(Extracted data)

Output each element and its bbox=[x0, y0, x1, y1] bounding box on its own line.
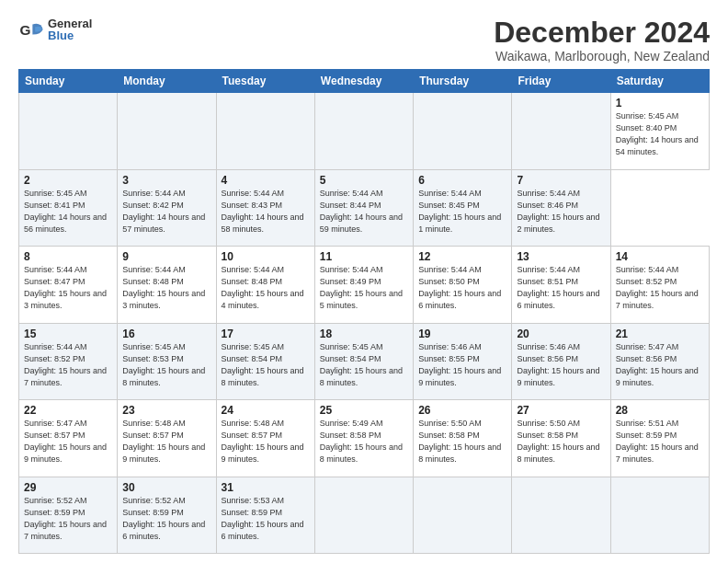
day-cell: 17Sunrise: 5:45 AMSunset: 8:54 PMDayligh… bbox=[216, 323, 314, 399]
day-number: 14 bbox=[616, 250, 704, 263]
day-info: Sunrise: 5:49 AMSunset: 8:58 PMDaylight:… bbox=[320, 418, 408, 465]
day-cell bbox=[414, 477, 512, 553]
day-cell: 20Sunrise: 5:46 AMSunset: 8:56 PMDayligh… bbox=[512, 323, 610, 399]
day-info: Sunrise: 5:44 AMSunset: 8:46 PMDaylight:… bbox=[517, 188, 605, 236]
day-info: Sunrise: 5:44 AMSunset: 8:50 PMDaylight:… bbox=[418, 264, 506, 312]
day-info: Sunrise: 5:48 AMSunset: 8:57 PMDaylight:… bbox=[222, 418, 310, 465]
day-number: 22 bbox=[24, 404, 112, 417]
day-info: Sunrise: 5:50 AMSunset: 8:58 PMDaylight:… bbox=[418, 418, 506, 465]
day-cell: 31Sunrise: 5:53 AMSunset: 8:59 PMDayligh… bbox=[216, 477, 314, 553]
day-cell: 22Sunrise: 5:47 AMSunset: 8:57 PMDayligh… bbox=[19, 400, 118, 477]
day-info: Sunrise: 5:44 AMSunset: 8:42 PMDaylight:… bbox=[122, 188, 210, 236]
col-wednesday: Wednesday bbox=[314, 70, 413, 93]
calendar-week-4: 15Sunrise: 5:44 AMSunset: 8:52 PMDayligh… bbox=[19, 323, 710, 399]
day-info: Sunrise: 5:44 AMSunset: 8:45 PMDaylight:… bbox=[418, 188, 506, 236]
day-info: Sunrise: 5:44 AMSunset: 8:51 PMDaylight:… bbox=[517, 264, 605, 312]
day-info: Sunrise: 5:45 AMSunset: 8:54 PMDaylight:… bbox=[320, 341, 408, 389]
day-cell: 7Sunrise: 5:44 AMSunset: 8:46 PMDaylight… bbox=[512, 169, 610, 246]
empty-cell bbox=[512, 93, 610, 169]
logo-icon: G bbox=[18, 17, 44, 42]
day-info: Sunrise: 5:48 AMSunset: 8:57 PMDaylight:… bbox=[122, 418, 210, 465]
day-cell: 15Sunrise: 5:44 AMSunset: 8:52 PMDayligh… bbox=[19, 323, 118, 399]
day-number: 10 bbox=[222, 250, 310, 263]
day-info: Sunrise: 5:45 AMSunset: 8:40 PMDaylight:… bbox=[616, 110, 704, 158]
day-cell: 21Sunrise: 5:47 AMSunset: 8:56 PMDayligh… bbox=[610, 323, 709, 399]
calendar-body: 1Sunrise: 5:45 AMSunset: 8:40 PMDaylight… bbox=[19, 93, 710, 554]
col-friday: Friday bbox=[512, 70, 610, 93]
day-cell: 4Sunrise: 5:44 AMSunset: 8:43 PMDaylight… bbox=[216, 169, 314, 246]
day-cell: 8Sunrise: 5:44 AMSunset: 8:47 PMDaylight… bbox=[19, 247, 118, 323]
day-cell: 18Sunrise: 5:45 AMSunset: 8:54 PMDayligh… bbox=[314, 323, 413, 399]
day-number: 24 bbox=[222, 404, 310, 417]
day-cell: 26Sunrise: 5:50 AMSunset: 8:58 PMDayligh… bbox=[414, 400, 512, 477]
day-number: 21 bbox=[616, 327, 704, 340]
day-number: 27 bbox=[517, 404, 605, 417]
day-cell: 5Sunrise: 5:44 AMSunset: 8:44 PMDaylight… bbox=[314, 169, 413, 246]
calendar-table: Sunday Monday Tuesday Wednesday Thursday… bbox=[18, 69, 710, 554]
day-info: Sunrise: 5:51 AMSunset: 8:59 PMDaylight:… bbox=[616, 418, 704, 465]
day-info: Sunrise: 5:44 AMSunset: 8:44 PMDaylight:… bbox=[320, 188, 408, 236]
col-sunday: Sunday bbox=[19, 70, 118, 93]
day-cell: 23Sunrise: 5:48 AMSunset: 8:57 PMDayligh… bbox=[118, 400, 216, 477]
day-number: 30 bbox=[122, 481, 210, 494]
empty-cell bbox=[118, 93, 216, 169]
day-number: 28 bbox=[616, 404, 704, 417]
day-cell: 3Sunrise: 5:44 AMSunset: 8:42 PMDaylight… bbox=[118, 169, 216, 246]
calendar-week-2: 2Sunrise: 5:45 AMSunset: 8:41 PMDaylight… bbox=[19, 169, 710, 246]
empty-cell bbox=[314, 93, 413, 169]
title-block: December 2024 Waikawa, Marlborough, New … bbox=[494, 17, 710, 63]
day-number: 12 bbox=[418, 250, 506, 263]
calendar-week-5: 22Sunrise: 5:47 AMSunset: 8:57 PMDayligh… bbox=[19, 400, 710, 477]
day-info: Sunrise: 5:44 AMSunset: 8:49 PMDaylight:… bbox=[320, 264, 408, 312]
day-number: 5 bbox=[320, 174, 408, 187]
day-info: Sunrise: 5:47 AMSunset: 8:57 PMDaylight:… bbox=[24, 418, 112, 465]
col-tuesday: Tuesday bbox=[216, 70, 314, 93]
day-cell: 1Sunrise: 5:45 AMSunset: 8:40 PMDaylight… bbox=[610, 93, 709, 169]
day-cell: 16Sunrise: 5:45 AMSunset: 8:53 PMDayligh… bbox=[118, 323, 216, 399]
day-cell: 11Sunrise: 5:44 AMSunset: 8:49 PMDayligh… bbox=[314, 247, 413, 323]
day-number: 3 bbox=[122, 174, 210, 187]
day-number: 25 bbox=[320, 404, 408, 417]
day-cell: 6Sunrise: 5:44 AMSunset: 8:45 PMDaylight… bbox=[414, 169, 512, 246]
day-info: Sunrise: 5:52 AMSunset: 8:59 PMDaylight:… bbox=[122, 495, 210, 543]
day-number: 19 bbox=[418, 327, 506, 340]
empty-cell bbox=[414, 93, 512, 169]
day-info: Sunrise: 5:44 AMSunset: 8:52 PMDaylight:… bbox=[24, 341, 112, 389]
day-info: Sunrise: 5:44 AMSunset: 8:52 PMDaylight:… bbox=[616, 264, 704, 312]
day-cell: 30Sunrise: 5:52 AMSunset: 8:59 PMDayligh… bbox=[118, 477, 216, 553]
day-cell: 13Sunrise: 5:44 AMSunset: 8:51 PMDayligh… bbox=[512, 247, 610, 323]
day-number: 31 bbox=[222, 481, 310, 494]
day-info: Sunrise: 5:46 AMSunset: 8:56 PMDaylight:… bbox=[517, 341, 605, 389]
day-cell: 9Sunrise: 5:44 AMSunset: 8:48 PMDaylight… bbox=[118, 247, 216, 323]
day-cell: 25Sunrise: 5:49 AMSunset: 8:58 PMDayligh… bbox=[314, 400, 413, 477]
day-number: 16 bbox=[122, 327, 210, 340]
day-info: Sunrise: 5:52 AMSunset: 8:59 PMDaylight:… bbox=[24, 495, 112, 543]
day-number: 17 bbox=[222, 327, 310, 340]
empty-cell bbox=[19, 93, 118, 169]
day-info: Sunrise: 5:44 AMSunset: 8:48 PMDaylight:… bbox=[222, 264, 310, 312]
day-cell: 27Sunrise: 5:50 AMSunset: 8:58 PMDayligh… bbox=[512, 400, 610, 477]
day-number: 6 bbox=[418, 174, 506, 187]
day-info: Sunrise: 5:45 AMSunset: 8:41 PMDaylight:… bbox=[24, 188, 112, 236]
day-cell bbox=[610, 477, 709, 553]
svg-text:G: G bbox=[19, 22, 30, 38]
day-number: 8 bbox=[24, 250, 112, 263]
page: G General Blue December 2024 Waikawa, Ma… bbox=[0, 0, 728, 563]
logo-text: General Blue bbox=[48, 17, 92, 41]
day-cell: 2Sunrise: 5:45 AMSunset: 8:41 PMDaylight… bbox=[19, 169, 118, 246]
day-cell: 19Sunrise: 5:46 AMSunset: 8:55 PMDayligh… bbox=[414, 323, 512, 399]
day-cell bbox=[314, 477, 413, 553]
header: G General Blue December 2024 Waikawa, Ma… bbox=[18, 17, 710, 63]
day-number: 7 bbox=[517, 174, 605, 187]
day-info: Sunrise: 5:50 AMSunset: 8:58 PMDaylight:… bbox=[517, 418, 605, 465]
col-thursday: Thursday bbox=[414, 70, 512, 93]
day-info: Sunrise: 5:53 AMSunset: 8:59 PMDaylight:… bbox=[222, 495, 310, 543]
day-cell: 24Sunrise: 5:48 AMSunset: 8:57 PMDayligh… bbox=[216, 400, 314, 477]
day-info: Sunrise: 5:44 AMSunset: 8:47 PMDaylight:… bbox=[24, 264, 112, 312]
day-cell: 10Sunrise: 5:44 AMSunset: 8:48 PMDayligh… bbox=[216, 247, 314, 323]
calendar-header: Sunday Monday Tuesday Wednesday Thursday… bbox=[19, 70, 710, 93]
day-number: 9 bbox=[122, 250, 210, 263]
day-number: 2 bbox=[24, 174, 112, 187]
day-number: 4 bbox=[222, 174, 310, 187]
day-info: Sunrise: 5:46 AMSunset: 8:55 PMDaylight:… bbox=[418, 341, 506, 389]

(End Extracted data)

Description of the task:
Which of the lines above include the word "empty"? Copy each of them.

Your solution:
empty-cell bbox=[512, 93, 610, 169]
empty-cell bbox=[118, 93, 216, 169]
empty-cell bbox=[314, 93, 413, 169]
empty-cell bbox=[414, 93, 512, 169]
empty-cell bbox=[19, 93, 118, 169]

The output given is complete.